目的高光谱遥感影像由于其巨大的波段数直接导致信息的高冗余和数据处理的复杂,这不仅带来庞大的计算量,而且会损害分类精度。因此,在对高光谱影像进行处理、分析之前进行降维变得非常必要。分类作为一种重要的获取信息的手段,现有的基于像素点和图斑对象特征辨识地物种类的方法在强噪声干扰训练样本条件下精度偏低,在对象的基础上,将光谱和空间特征相似的对象合并成比其还要大的集合,再按照各个集合的光谱和空间特征进行分类,则不容易受到噪声等因素的干扰。方法提出混合编码差分进化粒子群算法的双种群搜索策略进行降维,基于支持向量机的多示例学习算法作为分类方法,构建封装型降维与分类模型。结果采用AVIRIS影像进行实验,本文算法相比其他相近的分类方法能获得更高的分类精度,达到96.03%,比其他相近方法中最优的像元级的混合编码的分类方法精度高出0.62%。结论在针对强干扰的训练样本条件下,本文算法在降维过程中充分发挥混合编码差分进化算法的优势,分类中训练样本中的噪声可以看做多示例学习中训练包"歧义性"的特定表现形式,有效提高了分类的精度。

References

[1]	Chen Z. Research on high resolution remote sensing image classification technology[D]. Beijing:Institute of Remote Sensing Applications, 2006.[陈忠.高分辨率遥感图像分类技术研究[D].北京:中国科学院遥感应用研究所, 2006.]

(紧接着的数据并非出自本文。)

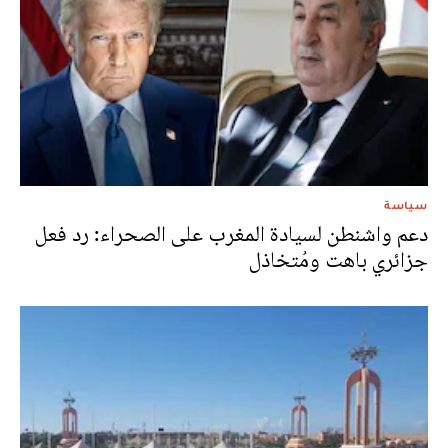
سياسة
دعم واشنطن لسيادة المغرب على الصحراء: رد فعل
جزائري باهت ومُتخاذل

[2]	Wang L G, Wei F J. Artificial physics optimization algorithm combined band selection for hyperspectral imagery[J]. Journal of Harbin Institute of Technology, 2013, 45(9):100-106.[王立国,魏芳洁.结合APO算法的高光谱图像波段选择[J].哈尔滨工业大学学报, 2013, 45(9):100-106.]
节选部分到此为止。